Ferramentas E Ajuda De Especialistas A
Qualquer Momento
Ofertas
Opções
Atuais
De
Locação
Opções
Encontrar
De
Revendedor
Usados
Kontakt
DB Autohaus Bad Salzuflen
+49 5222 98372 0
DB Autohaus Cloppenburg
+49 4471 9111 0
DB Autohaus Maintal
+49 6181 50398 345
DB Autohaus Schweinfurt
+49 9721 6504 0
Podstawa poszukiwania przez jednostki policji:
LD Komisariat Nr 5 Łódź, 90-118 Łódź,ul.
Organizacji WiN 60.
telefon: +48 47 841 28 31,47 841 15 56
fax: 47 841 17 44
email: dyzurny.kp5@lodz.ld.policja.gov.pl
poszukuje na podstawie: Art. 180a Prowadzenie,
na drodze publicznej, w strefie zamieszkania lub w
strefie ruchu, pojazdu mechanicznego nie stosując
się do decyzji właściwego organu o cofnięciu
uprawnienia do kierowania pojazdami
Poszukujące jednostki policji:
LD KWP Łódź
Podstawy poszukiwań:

────────────────────

WHAT TO PRODUCE
The answer should be the entries, given again without a single difference.

YOUR SOLUTION
Ferramentas E Ajuda De Especialistas A
Qualquer Momento
Ofertas
Opções
Atuais
De
Locação
Opções
Encontrar
De
Revendedor
Usados
Kontakt
DB Autohaus Bad Salzuflen
+49 5222 98372 0
DB Autohaus Cloppenburg
+49 4471 9111 0
DB Autohaus Maintal
+49 6181 50398 345
DB Autohaus Schweinfurt
+49 9721 6504 0
Podstawa poszukiwania przez jednostki policji:
LD Komisariat Nr 5 Łódź, 90-118 Łódź,ul.
Organizacji WiN 60.
telefon: +48 47 841 28 31,47 841 15 56
fax: 47 841 17 44
email: dyzurny.kp5@lodz.ld.policja.gov.pl
poszukuje na podstawie: Art. 180a Prowadzenie,
na drodze publicznej, w strefie zamieszkania lub w
strefie ruchu, pojazdu mechanicznego nie stosując
się do decyzji właściwego organu o cofnięciu
uprawnienia do kierowania pojazdami
Poszukujące jednostki policji:
LD KWP Łódź
Podstawy poszukiwań:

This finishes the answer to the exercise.